══ Stored data ══

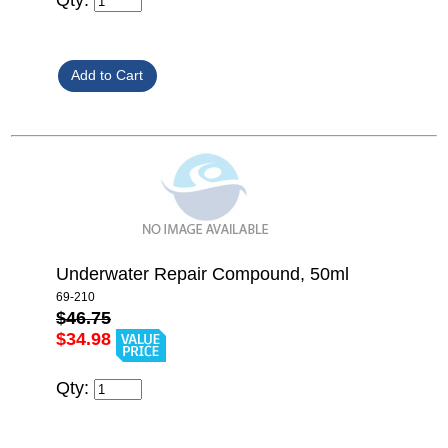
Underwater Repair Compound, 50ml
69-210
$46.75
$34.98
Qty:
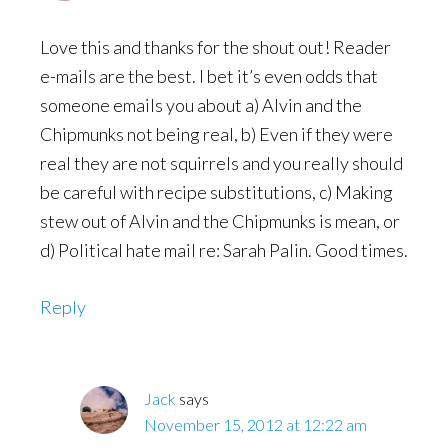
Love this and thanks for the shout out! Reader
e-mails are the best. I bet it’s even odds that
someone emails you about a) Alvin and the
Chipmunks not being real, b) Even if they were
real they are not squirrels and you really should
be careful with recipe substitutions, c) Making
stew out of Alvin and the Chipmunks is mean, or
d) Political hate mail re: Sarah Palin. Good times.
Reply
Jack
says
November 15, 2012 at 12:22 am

═══
══ Stored data ══

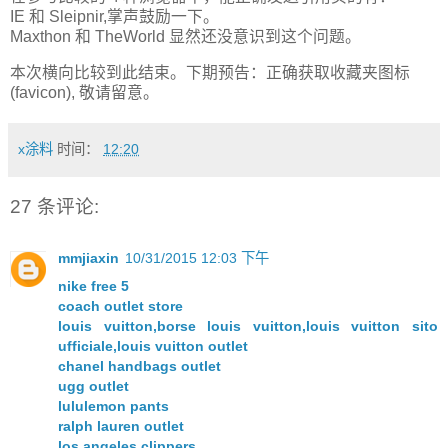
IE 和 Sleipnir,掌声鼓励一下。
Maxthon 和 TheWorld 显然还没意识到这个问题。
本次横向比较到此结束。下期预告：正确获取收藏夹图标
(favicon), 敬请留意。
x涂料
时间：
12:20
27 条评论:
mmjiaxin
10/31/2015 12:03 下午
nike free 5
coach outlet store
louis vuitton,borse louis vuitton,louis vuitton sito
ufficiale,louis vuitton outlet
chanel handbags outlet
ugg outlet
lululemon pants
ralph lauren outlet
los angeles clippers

═══

### What to work on
Copy out every line from the records that has the word "Alvin".

### Written reply
someone emails you about a) Alvin and the
stew out of Alvin and the Chipmunks is mean, or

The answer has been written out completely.